JuliaHP - LessWrong

>though maintenance might suck idk

Yeah, and I'm guessing very expensive. If something is being given away for cheap/free the true market value of the good is likely negative. It probably makes sense to think more about that bit before concluding that obtaining a castle is a good idea.

Can we ever ensure AI alignment if we can only test AI personas?

JuliaHP1mo20

This to me seems to be akin to "sponge-alignment" IE not building a powerful AI.

We understand personas because they are simulating human behavior which we understand. But that human behavior is mostly limited to human capabilities (expect for maybe speed-up possibilities).

Building truly powerful AI's will probably involve systems that do something different than human brains, or at-least do not grow with human biases for learning, which causes them to learn the human behaviors we are familiar with.

If the "power" of the AI comes through something else than the persona, then trusting the persona won't do you much good.

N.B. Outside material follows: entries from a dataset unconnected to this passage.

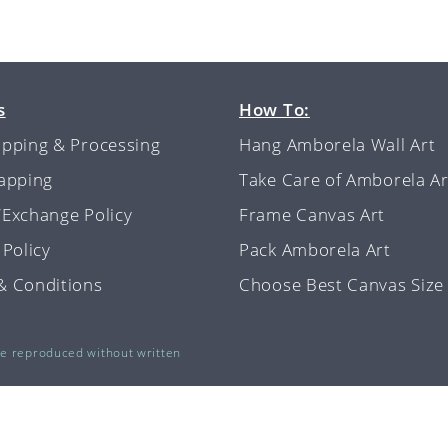
s
How To:
ipping & Processing
Hang Amborela Wall Art
rapping
Take Care of Amborela Ar
/Exchange Policy
Frame Canvas Art
 Policy
Pack Amborela Art
& Conditions
Choose Best Canvas Size
be reproduced without written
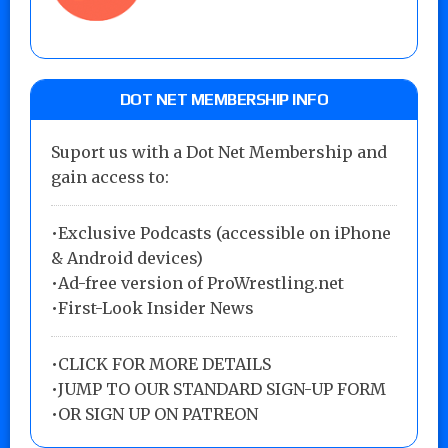
DOT NET MEMBERSHIP INFO
Suport us with a Dot Net Membership and
gain access to:
•Exclusive Podcasts (accessible on iPhone
& Android devices)
•Ad-free version of ProWrestling.net
•First-Look Insider News
•
CLICK FOR MORE DETAILS
•
JUMP TO OUR STANDARD SIGN-UP FORM
•
OR SIGN UP ON PATREON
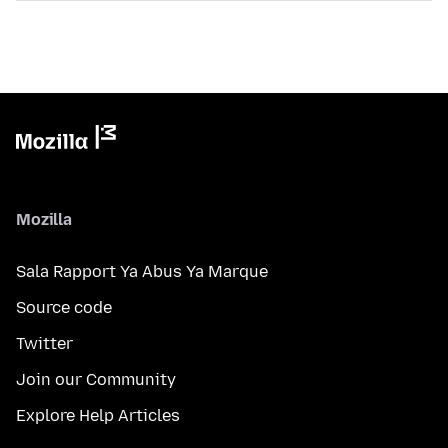
Mozilla
Sala Rapport Ya Abus Ya Marque
Source code
Twitter
Join our Community
Explore Help Articles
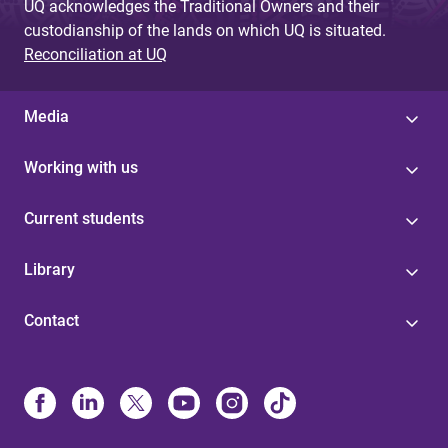
UQ acknowledges the Traditional Owners and their
custodianship of the lands on which UQ is situated.
Reconciliation at UQ
Media
Working with us
Current students
Library
Contact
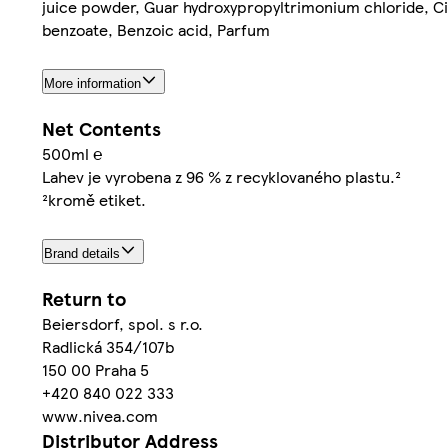
juice powder, Guar hydroxypropyltrimonium chloride, Ci
benzoate, Benzoic acid, Parfum
More information
Net Contents
500ml ℮
Lahev je vyrobena z 96 % z recyklovaného plastu.²
²kromě etiket.
Brand details
Return to
Beiersdorf, spol. s r.o.
Radlická 354/107b
150 00 Praha 5
+420 840 022 333
www.nivea.com
Distributor Address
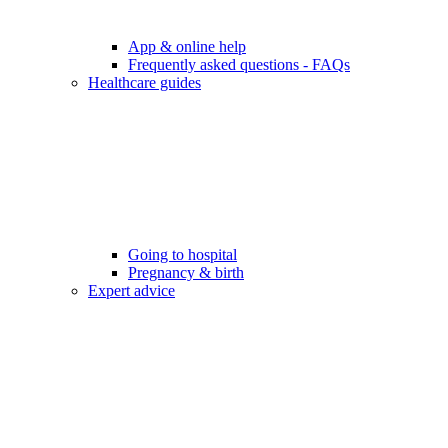
App & online help
Frequently asked questions - FAQs
Healthcare guides
Going to hospital
Pregnancy & birth
Expert advice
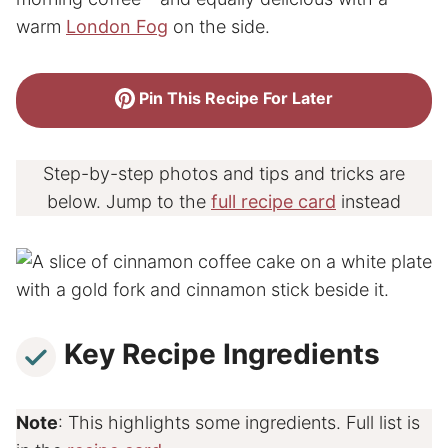
warm
London Fog
on the side.
Pin This Recipe For Later
Step-by-step photos and tips and tricks are
below. Jump to the
full recipe card
instead
Key Recipe Ingredients
Note
: This highlights some ingredients. Full list is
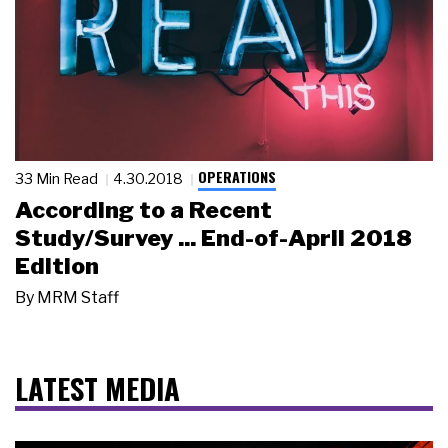
OPERATIONS
33 Min Read
4.30.2018
According to a Recent
Study/Survey ... End-of-April 2018
Edition
By
MRM Staff
LATEST MEDIA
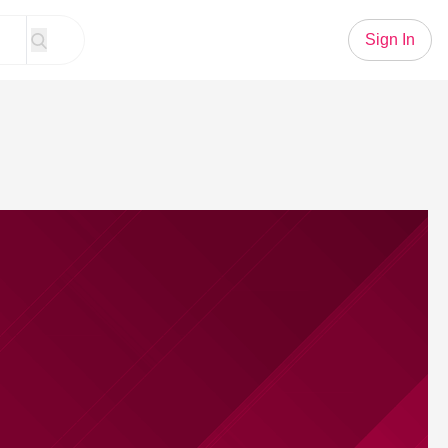
Sign In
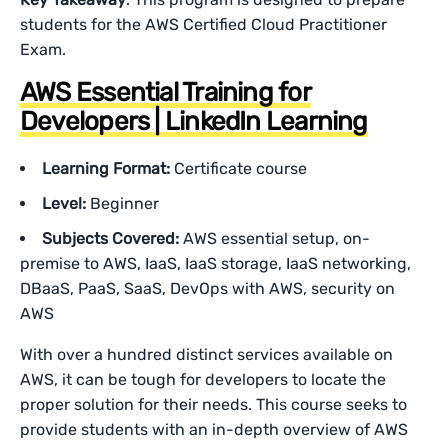
students for the AWS Certified Cloud Practitioner
Exam.
AWS Essential Training for
Developers | LinkedIn Learning
Learning Format:
Certificate course
Level:
Beginner
Subjects Covered:
AWS essential setup, on-
premise to AWS, IaaS, IaaS storage, IaaS networking,
DBaaS, PaaS, SaaS, DevOps with AWS, security on
AWS
With over a hundred distinct services available on
AWS, it can be tough for developers to locate the
proper solution for their needs. This course seeks to
provide students with an in-depth overview of AWS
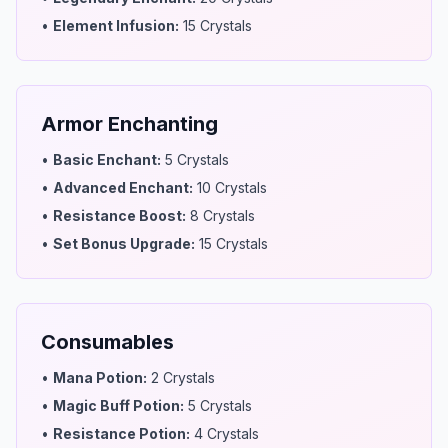
•
Element Infusion
:
15 Crystals
Armor Enchanting
•
Basic Enchant
:
5 Crystals
•
Advanced Enchant
:
10 Crystals
•
Resistance Boost
:
8 Crystals
•
Set Bonus Upgrade
:
15 Crystals
Consumables
•
Mana Potion
:
2 Crystals
•
Magic Buff Potion
:
5 Crystals
•
Resistance Potion
:
4 Crystals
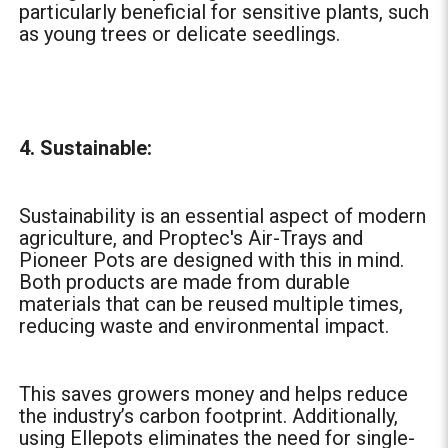
particularly beneficial for sensitive plants, such
as young trees or delicate seedlings.
4. Sustainable:
Sustainability is an essential aspect of modern
agriculture, and Proptec's Air-Trays and
Pioneer Pots are designed with this in mind.
Both products are made from durable
materials that can be reused multiple times,
reducing waste and environmental impact.
This saves growers money and helps reduce
the industry’s carbon footprint. Additionally,
using Ellepots eliminates the need for single-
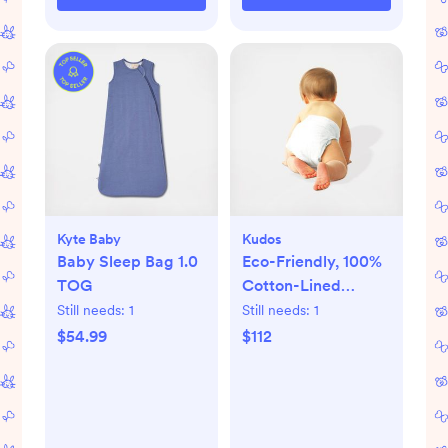
Kyte Baby
Kudos
Baby Sleep Bag 1.0
Eco-Friendly, 100%
TOG
Cotton-Lined
Diapers & Wipes
Still needs:
1
Still needs:
1
Monthly Bundle
$54.99
$112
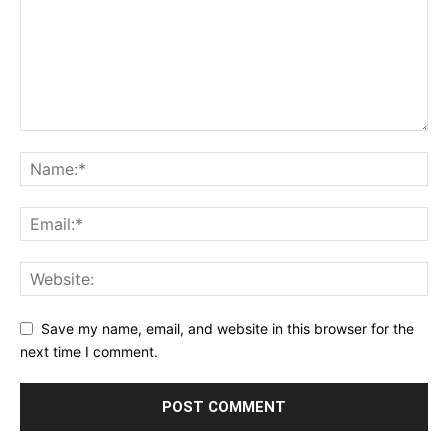
Save my name, email, and website in this browser for the
next time I comment.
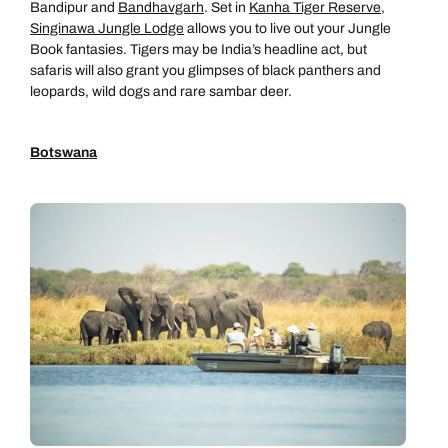
Bandipur and
Bandhavgarh
. Set in
Kanha Tiger Reserve
,
Singinawa Jungle Lodge
allows you to live out your Jungle
Book fantasies. Tigers may be India’s headline act, but
safaris will also grant you glimpses of black panthers and
leopards, wild dogs and rare sambar deer.
Botswana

Altman blog on post-AGI world

JuliaHP2mo2811

I do believe that if Altman does manage to create his superAI's, the first such eats Altman and makes squiggles. But if I were to engage in the hypothetical where nice corrigible superassistants are just magically created, Altman does not appear to treat this future he claims to be steering towards seriously.

The world where "everyone has a superassitant" is inherently incredibly volatile/unstable/dangerous due to an incredibly large offence-defence assymetry of superassistants attacking fragile-fleshbags (with optimized viruses, bacteria, molecules, nanobots etcetc) or hijacking fragile minds with supermemes.

Avoiding this kind of outcome to me seems difficult. Nonsystematic "patches" are always workaroundable.
If openAI's superassistant refuses your request to destroy the world, use it to build your own superassistant, or use it for subtasks etc etc. Humans are fragile-fleshbags, and if strong optimization is ever pointed in their direction, they die.

There are ways to make such a world stable, but all of them that I can see look incredibly authoritarian, something Altman says hes not aiming for. But Altman does not appear to be proposing any alternatives as to how this will turn out fine, and I am not aware of any research agenda at openai trying to figure out how "giving everyone a superoptimizer" will result in a stable world with humans doing human things.

I know only three coherent ways to interpret what Altman is saying, and none of them take the object of writing seriously:
1) I wanted to have the stock go up and wrote words which do that
2) I didnt really think about it, oops
3) I'm actully gonna keep the superassistants all to myself and rule, and this nicecore writing will make people support me as I approach the finish line

This is less meant to be critical of the writing, and more me asking for help of how to actually make sense of what Altman says

The Field of AI Alignment: A Postmortem, and What To Do About It

JuliaHP3mo71

(That broad technical knowledge is the main thing (as opposed to tacit skills) why you value a physics PhD is a really surprising response to me, and seems like an important part of the model that didn't come across from the post.)

The Field of AI Alignment: A Postmortem, and What To Do About It

JuliaHP3mo72

Curious about what it would look like to pick up the relevant skills, especially the subtle/vague/tacit skills, in an independent-study setting rather than in academia. As well as the value of doing this, IE maybe its just a stupid idea and its better to just go do a PhD. Is the purpose of a PhD to learn the relevant skills, or to filter for them? (If you have already written stuff which suffices as a response, id be happy to be pointed to the relevant bits rather than having them restated)

"Broad technical knowledge" should be in some sense the "easiest" (not in terms of time-investment, but in terms of predictable outcomes), by reading lots of textbooks (using similar material as your study guide).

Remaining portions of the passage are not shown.